**Activity**
Please print only the top portion of the entries below, ending with the line that contains "What do you see at coordinates (566, 1891)", exactly as written.
[Start of Attachment]
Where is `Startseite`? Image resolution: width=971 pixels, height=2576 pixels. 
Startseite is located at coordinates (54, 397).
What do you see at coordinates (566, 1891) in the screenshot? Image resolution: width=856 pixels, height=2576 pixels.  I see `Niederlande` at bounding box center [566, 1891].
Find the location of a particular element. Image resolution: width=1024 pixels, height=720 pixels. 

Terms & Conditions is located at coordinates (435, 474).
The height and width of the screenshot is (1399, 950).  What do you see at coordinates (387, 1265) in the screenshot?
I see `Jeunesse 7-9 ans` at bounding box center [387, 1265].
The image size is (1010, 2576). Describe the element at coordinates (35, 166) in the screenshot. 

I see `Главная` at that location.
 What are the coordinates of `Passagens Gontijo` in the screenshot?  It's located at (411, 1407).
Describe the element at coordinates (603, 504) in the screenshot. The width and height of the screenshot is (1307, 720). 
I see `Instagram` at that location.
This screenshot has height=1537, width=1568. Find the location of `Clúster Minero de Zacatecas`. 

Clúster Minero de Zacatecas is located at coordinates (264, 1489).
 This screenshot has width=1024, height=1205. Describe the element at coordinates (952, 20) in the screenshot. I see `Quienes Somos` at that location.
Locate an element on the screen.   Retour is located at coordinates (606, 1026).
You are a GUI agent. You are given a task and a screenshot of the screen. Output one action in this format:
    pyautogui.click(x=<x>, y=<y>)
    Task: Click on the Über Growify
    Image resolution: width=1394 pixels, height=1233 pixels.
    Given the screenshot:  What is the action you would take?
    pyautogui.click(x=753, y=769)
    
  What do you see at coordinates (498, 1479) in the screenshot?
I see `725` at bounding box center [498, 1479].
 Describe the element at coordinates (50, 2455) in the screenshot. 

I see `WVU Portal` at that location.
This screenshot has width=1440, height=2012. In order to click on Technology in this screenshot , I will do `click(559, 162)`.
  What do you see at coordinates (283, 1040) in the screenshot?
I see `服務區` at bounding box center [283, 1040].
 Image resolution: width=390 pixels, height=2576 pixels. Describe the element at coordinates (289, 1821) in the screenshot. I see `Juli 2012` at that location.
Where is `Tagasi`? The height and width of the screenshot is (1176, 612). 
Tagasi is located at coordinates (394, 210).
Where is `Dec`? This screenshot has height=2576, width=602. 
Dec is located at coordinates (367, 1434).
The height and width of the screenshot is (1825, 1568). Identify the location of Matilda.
[End of Attachment]
**Task answer**
Where is `Startseite`? Image resolution: width=971 pixels, height=2576 pixels. 
Startseite is located at coordinates (54, 397).
What do you see at coordinates (566, 1891) in the screenshot? Image resolution: width=856 pixels, height=2576 pixels.  I see `Niederlande` at bounding box center [566, 1891].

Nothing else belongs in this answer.